At the heart of PowerPoint’s design is the bullet-point list. It appears to offer clarity, hierarchy, and brevity. In practice, it does the opposite. Cognitive psychology research, most notably from John Sweller’s cognitive load theory, demonstrates that bullet points fragment information into isolated chunks, stripping away the logical connectors and narrative flow that allow audiences to construct meaning. A sentence like “Our sales declined because of supply-chain delays and increased competition” becomes two bullets: “Supply-chain delays” and “Increased competition.” The causal relationship vanishes. The audience is left to infer connections that the presenter should make explicit. pointless powerpoint

The pointless PowerPoint is not inevitable. Some organizations have banned the software outright, replacing it with short written memos (Amazon’s famous six-page narratives) or with whiteboards that force genuine dialogue. Others have adopted a “no-slides-first-10-minutes” rule, requiring presenters to speak without a crutch before revealing any visuals. Meanwhile, as a document, the slideument is inferior

The pointless PowerPoint persists not because it works, but because it is easy. It is easier to open a template than to think about structure. It is easier to paste bullet points than to craft a narrative. It is easier to click “New Slide” than to ask whether the meeting needs to happen at all. But ease is not effectiveness. The next time you sit down to build a deck, ask yourself: what am I actually trying to say? And if the answer is less than a sentence long, close the software and go for a walk. Your audience will thank you. In practice, it does the opposite

Worse still are the slides that the presenter reads verbatim. Here, the text becomes a script, and the audience becomes an unnecessary middleman. The information could have been sent as an email. The meeting could have been canceled. The time could have been reclaimed. Yet the ritual persists, because canceling a PowerPoint meeting feels like admitting that the meeting itself was pointless—which, of course, it was.

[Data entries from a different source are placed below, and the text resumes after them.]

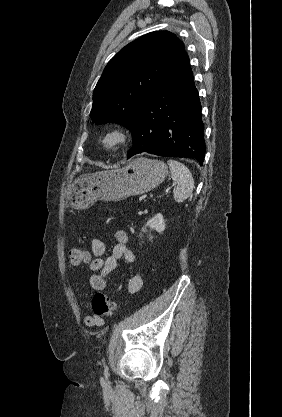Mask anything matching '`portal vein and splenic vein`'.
<instances>
[{"mask_svg": "<svg viewBox=\"0 0 282 417\" xmlns=\"http://www.w3.org/2000/svg\"><path fill=\"white\" fill-rule=\"evenodd\" d=\"M174 184H176V182H174ZM173 184V186H174ZM149 196L148 192H145L144 194H140L139 195V202H142L144 199H146Z\"/></svg>", "mask_w": 282, "mask_h": 417, "instance_id": "1", "label": "portal vein and splenic vein"}]
</instances>
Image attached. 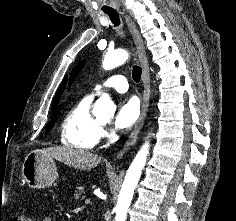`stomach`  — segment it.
<instances>
[{
  "label": "stomach",
  "instance_id": "stomach-1",
  "mask_svg": "<svg viewBox=\"0 0 236 221\" xmlns=\"http://www.w3.org/2000/svg\"><path fill=\"white\" fill-rule=\"evenodd\" d=\"M22 177L31 188H46L52 186L58 173L52 157L42 150L30 152L22 165Z\"/></svg>",
  "mask_w": 236,
  "mask_h": 221
}]
</instances>
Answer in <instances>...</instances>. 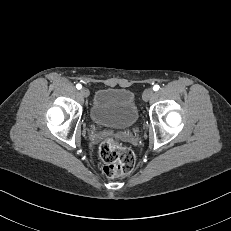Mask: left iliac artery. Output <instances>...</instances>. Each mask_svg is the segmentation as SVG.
Masks as SVG:
<instances>
[{"instance_id": "44dca946", "label": "left iliac artery", "mask_w": 231, "mask_h": 231, "mask_svg": "<svg viewBox=\"0 0 231 231\" xmlns=\"http://www.w3.org/2000/svg\"><path fill=\"white\" fill-rule=\"evenodd\" d=\"M153 90H154V91L159 90V85H155V86L153 87Z\"/></svg>"}]
</instances>
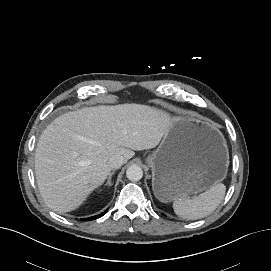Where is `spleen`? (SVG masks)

For the audience, the experience is worse. The human brain processes visual and auditory information through separate channels, but it cannot read dense text and listen to speech simultaneously without loss. When a slide contains full sentences, the audience must choose: read or listen. Most try to do both and succeed at neither. This is not a failure of will; it is a limitation of working memory. The pointless PowerPoint forces the audience into a zero-sum competition between two channels of information, guaranteeing that both are degraded.

In boardrooms, lecture halls, and conference centers around the world, a familiar ritual unfolds each day. The lights dim. A screen descends. A title slide flashes up, often accompanied by a clip-art graphic or a stock photo of hands shaking. The presenter clicks, and a bullet point appears. Then another. Then another. The audience, half-illuminated by the glow of the projector, begins its quiet drift toward mental absence. This is the domain of the pointless PowerPoint—a presentation that communicates little, persuades no one, and actively degrades the information it purports to convey.